Arbeitskreis BARRIEREFREI Hilchenbach

"Engel der Straße" - Bericht von Crescentia Hofius

Cresentia Hofius ist ein langjähriges Mitglied des Arbeitskreises BARRIEREFREI in Hilchenbach.

Sie berichtet in einem Brief an die Stadt Hilchenbach von einem nicht alltäglichen Vorfall während Ihrer Probefahrt mit dem neuen Elektro-Rollstuhl von Helberhausen nach Hilchenbach:

"Mein Name ist Crescentia Hofius, ich bin Bewohnerin im Alten- und Pflegeheim Haus Abendfrieden in Hilchenbach-Helberhausen. Durch meine Krankheit (Multiple Sklerose) bin ich an den Rollstuhl gefesselt.

Ich hatte eine Begegnung, die in meinen Augen nicht selbstverständlich ist. Ich war mit meinem neuen Elektro-Rollstuhl zur Probefahrt von Helberhausen nach Hilchenbach unterwegs und wollte zu den „KlimaWelten" auf den Kirchberg in Hilchenbach fahren, dort hatte ich einen Kurs belegt. Auf der Fahrt dorthin habe ich es mir anders überlegt, denn ich wusste nicht, wie lange und wie weit der Akku meines neuen Rollstuhls das mitmacht. So fuhr ich erst in den Drogerie-Markt in der Herrenwiese in Hilchenbach, dort traf ich mehrere Bekannte.

Ich verabschiedete mich nach kurzer Zeit von den Leuten, denn die Kirchenglocken läuteten die Mittagszeit ein. So fuhr ich um diese Zeit Richtung Helberhausen, Haus Abendfrieden zurück. In Höhe Freibad/Tennisplatz wollte ich auf den Bürgersteig fahren, das gelang mir aber nicht, denn Hilchenbach hatte Müll-Abfuhr-Tag und der Bürgersteig war voll mit Mülleimern, also blieb ich auf der Straße.

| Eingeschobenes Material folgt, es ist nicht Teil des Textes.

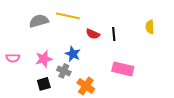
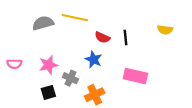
yellow semicircle: (150, 27) -> (165, 30), turned -80
blue star: (73, 54) -> (94, 59), moved
orange cross: (86, 86) -> (95, 95), turned 30

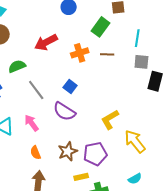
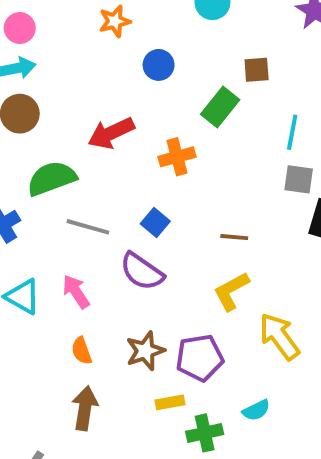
brown line: (107, 54) -> (234, 237), moved
green semicircle: (17, 66) -> (52, 178), size x1.4
gray line: (36, 90) -> (88, 227), turned -40
cyan semicircle: (135, 179) -> (256, 410), moved

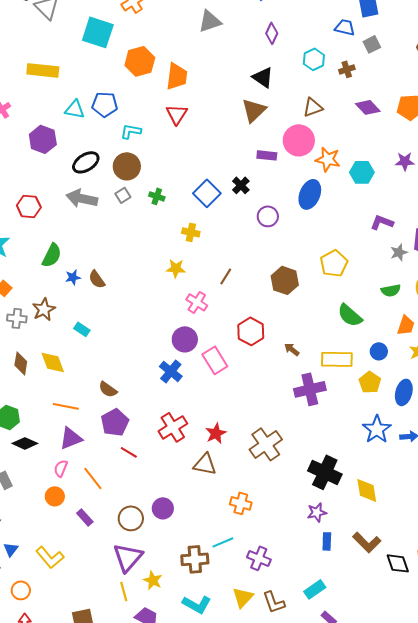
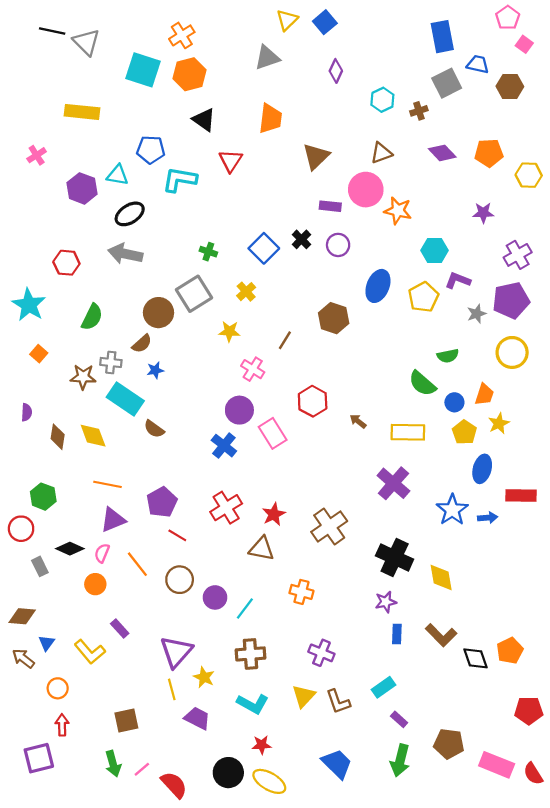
blue trapezoid: (345, 27) -> (478, 64), moved
gray square: (372, 44) -> (447, 83), size x1.5
orange hexagon: (140, 61) -> (190, 74), moved
orange trapezoid: (177, 76) -> (270, 119), moved
black triangle: (263, 77) -> (204, 120), moved
cyan triangle: (75, 109) -> (117, 175), moved
cyan L-shape: (131, 131) -> (180, 180), size x1.5
brown circle: (127, 166) -> (158, 313), moved
cyan hexagon: (362, 172) -> (434, 250), moved
blue ellipse: (310, 194) -> (378, 286), moved
gray square: (123, 195) -> (194, 294), moved, size x2.0
purple circle: (268, 216) -> (338, 245), moved
yellow cross: (191, 232) -> (246, 292), turned 36
yellow pentagon: (334, 263) -> (423, 297), moved
blue star: (73, 277) -> (155, 370), moved
brown semicircle: (97, 279) -> (142, 344), turned -96
brown hexagon: (285, 280) -> (334, 318), moved
green semicircle: (391, 290) -> (448, 356), moved
brown star: (44, 309) -> (83, 377), turned 30
gray cross: (17, 318) -> (111, 362), moved
cyan rectangle: (82, 329) -> (125, 399), size x2.0
blue circle: (379, 351) -> (454, 402), moved
yellow pentagon: (370, 382) -> (464, 432), moved
brown semicircle: (108, 389) -> (154, 429), moved
purple cross: (310, 389) -> (393, 483), moved, turned -36
black diamond: (25, 443) -> (70, 549), moved
purple rectangle: (85, 517) -> (120, 628), moved
brown circle: (131, 518) -> (180, 580), moved
cyan line: (223, 542) -> (245, 609), moved, turned -30

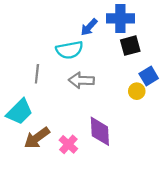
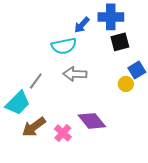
gray line: (37, 74) -> (36, 81), moved, turned 30
purple diamond: (100, 131) -> (92, 121), turned -36

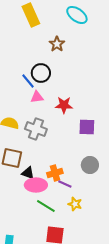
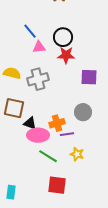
black circle: (41, 73) -> (63, 37), moved
gray cross: (36, 129) -> (38, 79), turned -35
gray circle: (90, 165) -> (83, 112), moved
purple line: (65, 184) -> (67, 134), turned -32

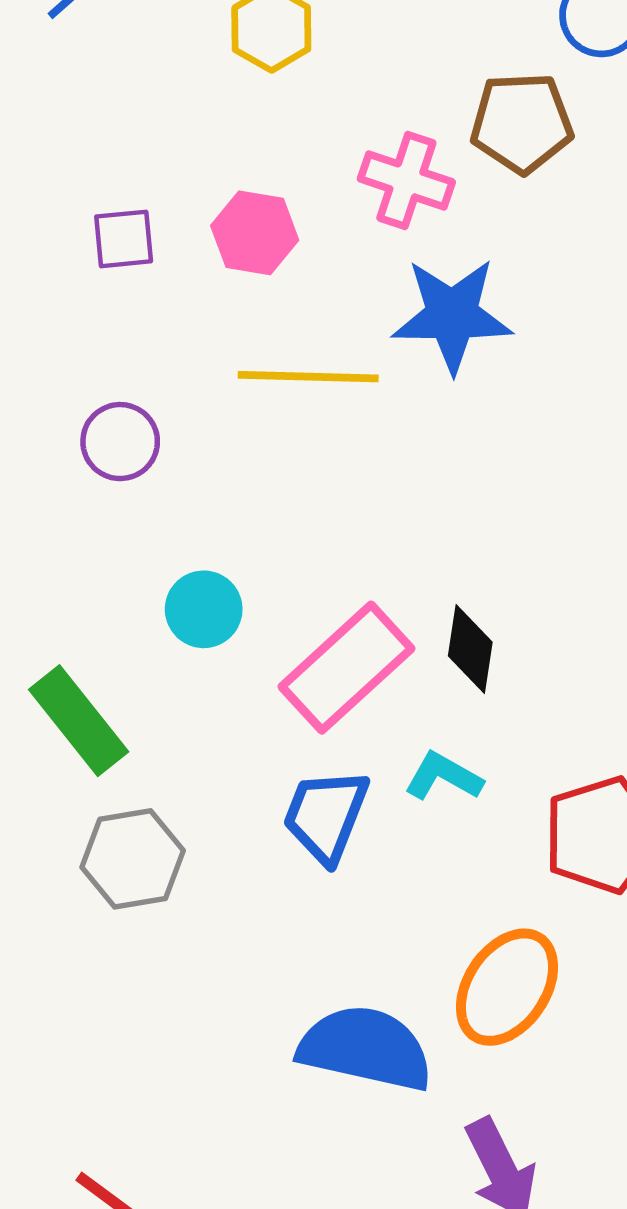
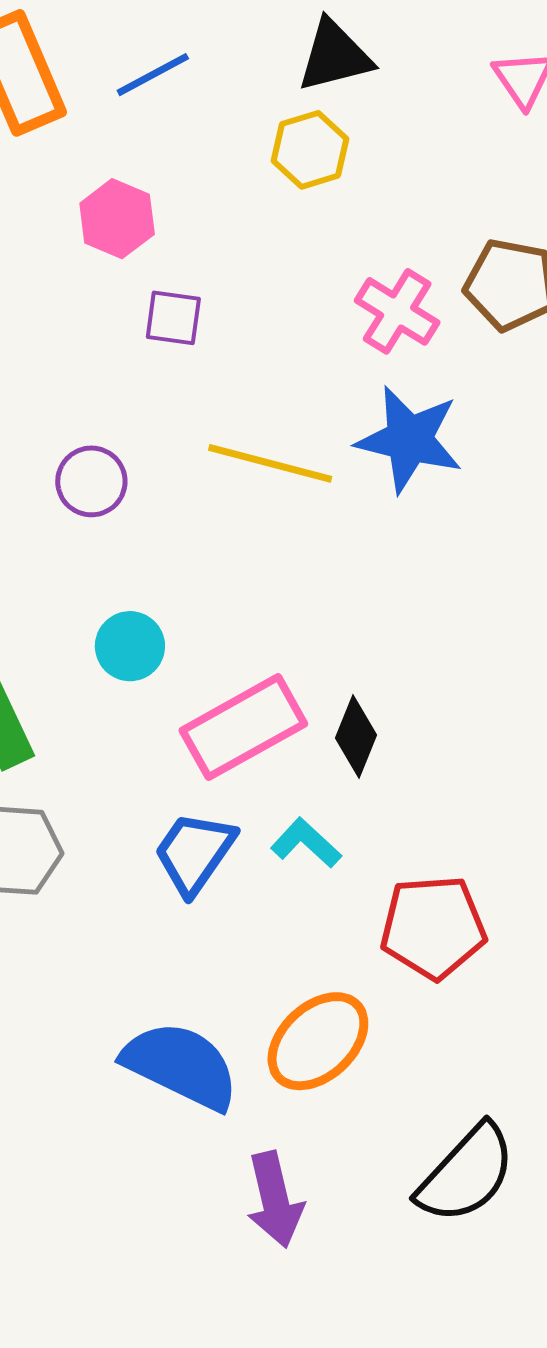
pink hexagon: (255, 233) -> (117, 219), moved
purple square: (124, 239) -> (173, 318), moved

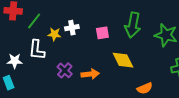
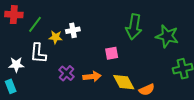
pink square: (102, 33) -> (112, 53), moved
yellow diamond: (123, 60) -> (124, 82), moved

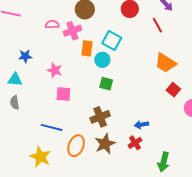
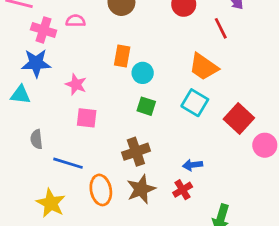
pink cross: (72, 31) -> (44, 30), moved, turned 36
cyan square: (112, 41) -> (195, 103), moved
blue star: (25, 56) -> (36, 63), size x1.5
orange trapezoid: (165, 63) -> (204, 67), moved
red square: (173, 90) -> (239, 119), size x1.5
gray semicircle: (15, 103) -> (36, 139), moved
orange ellipse: (76, 146) -> (101, 190), turned -35

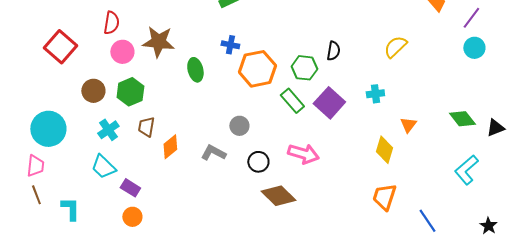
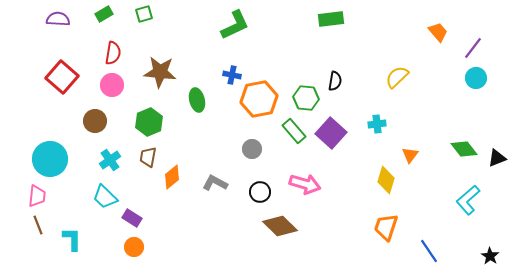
pink circle: (122, 52) -> (112, 85), moved
green hexagon: (130, 92) -> (149, 122), moved
gray circle: (239, 126) -> (252, 149), moved

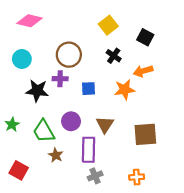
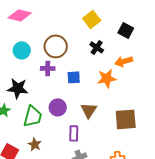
cyan circle: (22, 59) -> (22, 50), moved
black star: (37, 91) -> (18, 88), moved
green trapezoid: (44, 131) -> (33, 116), turned -135
purple rectangle: (89, 150) -> (74, 133), size x0.7
brown star: (56, 155) -> (35, 144), moved

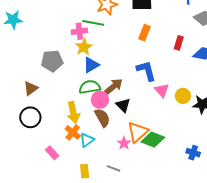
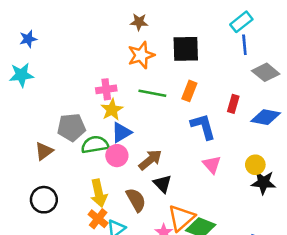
green line: (93, 23) -> (152, 93), moved
blue L-shape: (146, 71) -> (203, 126), moved
green semicircle: (90, 87) -> (95, 145), moved
brown triangle: (31, 88) -> (44, 151), moved
yellow circle: (183, 96) -> (255, 165), moved
pink circle: (100, 100) -> (117, 156), moved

Nach ein paar Metern Straße gab es rechts auf dem Bürgersteig eine kleine Lücke zwischen den Mülleimern. In dem Moment kam eine junge Frau angefahren und fuhr in diese Lücke.  Ich dachte so bei mir „jetzt musst Du auch noch in diese Lücke fahren", schon stieg die junge Frau aus dem Wagen und kam auf mich zu und sagte zu mir, ,,ich habe Angst um Sie wie Sie bei diesem Verkehr mit dem Rollstuhl auf der Fahrbahn fahren". Ich sagte zu ihr „auf dem Bürgersteig habe ich keinen Platz gefunden, in Hilchenbach ist Müll-Abfuhr-Tag, aber um mich brauchen Sie sich keine Sorgen zu machen, ich bin schon „Erwachsen" und ich habe lange Erfahrung mit Autofahrern. "Nein", sagte sie, "ich mache mir wirklich Sorgen, dann fahre ich jetzt die ganze Strecke hinter Ihnen her, ich kenne mich hier aus, ich wohne hier an der Straße und bekomme jeden Tag den Verkehr hier mit, wie die Autos- und die Motorradfahrer hier lang rasen. Ich gab mich geschlagen und so fuhren wir wie in einem Konvoi bis zum Haus Abendfrieden in Helberhausen.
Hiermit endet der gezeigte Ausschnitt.